[Page-level text extractions]
________________________

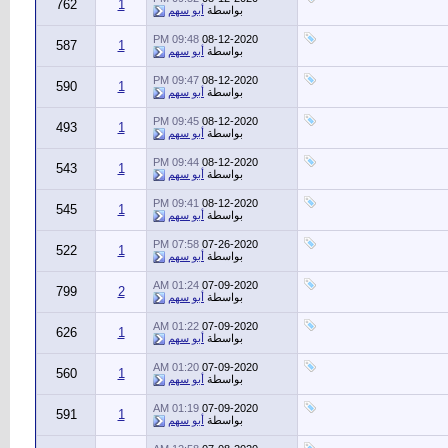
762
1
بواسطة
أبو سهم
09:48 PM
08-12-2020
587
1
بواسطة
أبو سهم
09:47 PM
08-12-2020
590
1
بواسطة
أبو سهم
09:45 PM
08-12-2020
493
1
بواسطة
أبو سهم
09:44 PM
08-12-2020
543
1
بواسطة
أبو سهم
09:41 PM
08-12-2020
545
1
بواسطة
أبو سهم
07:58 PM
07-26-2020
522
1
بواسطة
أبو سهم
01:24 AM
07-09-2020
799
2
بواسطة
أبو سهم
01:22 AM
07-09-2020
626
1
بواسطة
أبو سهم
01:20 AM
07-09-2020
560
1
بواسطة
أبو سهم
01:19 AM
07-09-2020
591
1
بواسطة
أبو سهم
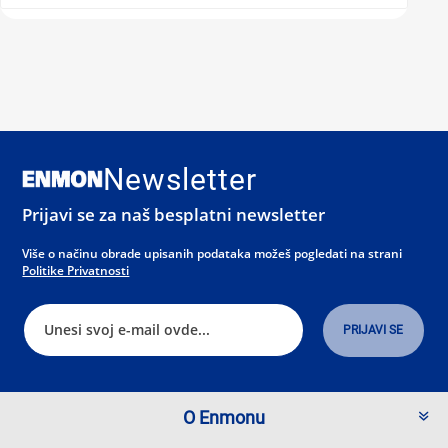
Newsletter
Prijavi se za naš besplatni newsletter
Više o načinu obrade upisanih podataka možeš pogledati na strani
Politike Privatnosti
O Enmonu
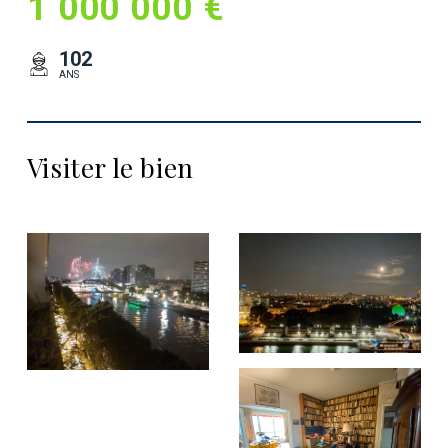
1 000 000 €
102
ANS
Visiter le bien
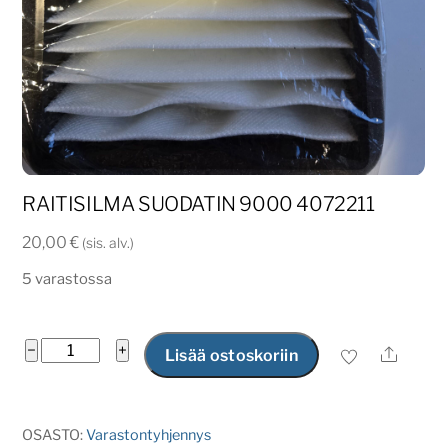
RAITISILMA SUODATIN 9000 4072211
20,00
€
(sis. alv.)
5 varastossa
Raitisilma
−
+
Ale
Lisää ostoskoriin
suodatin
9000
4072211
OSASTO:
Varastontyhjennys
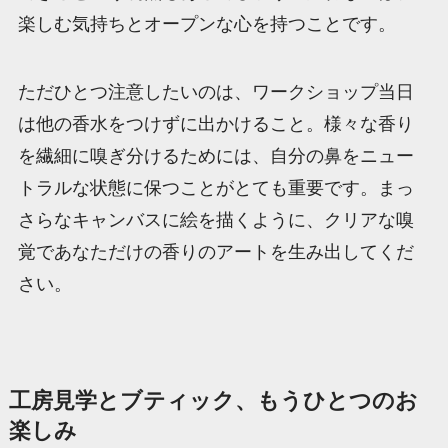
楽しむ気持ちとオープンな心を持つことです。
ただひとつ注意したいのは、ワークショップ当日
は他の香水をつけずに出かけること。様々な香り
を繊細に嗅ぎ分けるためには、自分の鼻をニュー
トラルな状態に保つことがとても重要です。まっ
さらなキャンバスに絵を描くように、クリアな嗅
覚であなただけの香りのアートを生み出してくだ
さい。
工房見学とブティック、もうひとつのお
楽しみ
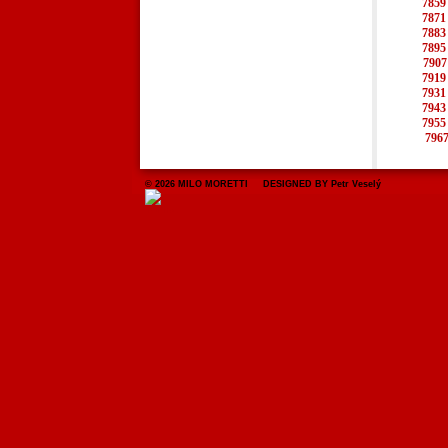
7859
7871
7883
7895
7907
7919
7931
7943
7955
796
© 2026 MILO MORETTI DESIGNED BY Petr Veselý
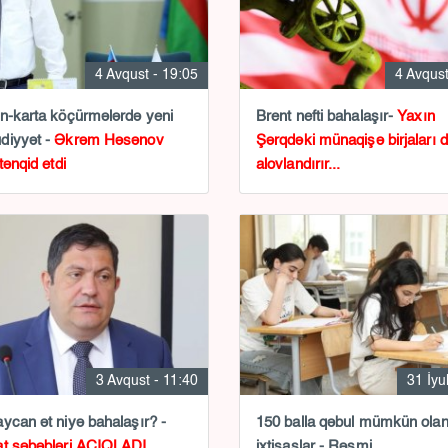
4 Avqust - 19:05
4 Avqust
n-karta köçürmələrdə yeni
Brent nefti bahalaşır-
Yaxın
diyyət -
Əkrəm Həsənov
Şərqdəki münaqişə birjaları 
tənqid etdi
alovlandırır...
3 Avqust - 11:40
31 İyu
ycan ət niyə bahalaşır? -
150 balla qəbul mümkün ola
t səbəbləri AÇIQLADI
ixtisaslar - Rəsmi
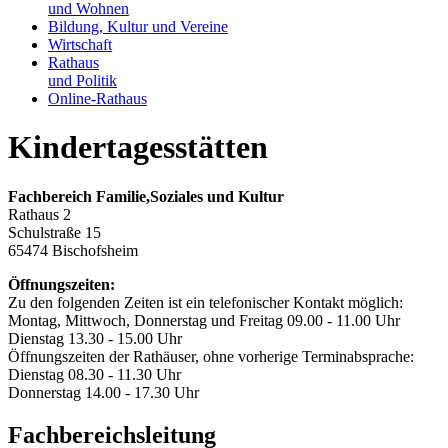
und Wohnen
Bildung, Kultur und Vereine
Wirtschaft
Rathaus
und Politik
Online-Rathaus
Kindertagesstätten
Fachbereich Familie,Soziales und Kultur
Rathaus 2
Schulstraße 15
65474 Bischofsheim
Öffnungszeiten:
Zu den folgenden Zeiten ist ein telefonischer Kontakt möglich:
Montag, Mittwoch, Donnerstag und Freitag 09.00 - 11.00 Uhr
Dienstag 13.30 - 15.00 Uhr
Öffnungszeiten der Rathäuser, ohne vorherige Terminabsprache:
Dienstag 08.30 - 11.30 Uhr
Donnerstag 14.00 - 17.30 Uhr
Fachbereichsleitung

________________________

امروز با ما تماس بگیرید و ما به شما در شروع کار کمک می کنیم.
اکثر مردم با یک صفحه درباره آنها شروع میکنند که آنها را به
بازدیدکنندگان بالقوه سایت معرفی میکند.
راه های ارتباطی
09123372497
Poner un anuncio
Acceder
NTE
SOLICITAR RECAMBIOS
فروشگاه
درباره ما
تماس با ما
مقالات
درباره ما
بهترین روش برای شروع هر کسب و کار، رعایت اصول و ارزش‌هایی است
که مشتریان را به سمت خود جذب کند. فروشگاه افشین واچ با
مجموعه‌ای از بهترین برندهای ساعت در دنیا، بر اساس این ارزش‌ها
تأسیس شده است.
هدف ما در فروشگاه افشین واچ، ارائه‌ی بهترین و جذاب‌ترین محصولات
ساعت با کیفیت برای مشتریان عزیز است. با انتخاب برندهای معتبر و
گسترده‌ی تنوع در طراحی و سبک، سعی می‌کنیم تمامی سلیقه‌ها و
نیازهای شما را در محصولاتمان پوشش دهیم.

________________________

TASK STATEMENT => Report every line above that has the string "ارزش" in it.

SOLVED PROBLEM =>
بهترین روش برای شروع هر کسب و کار، رعایت اصول و ارزش‌هایی است
مجموعه‌ای از بهترین برندهای ساعت در دنیا، بر اساس این ارزش‌ها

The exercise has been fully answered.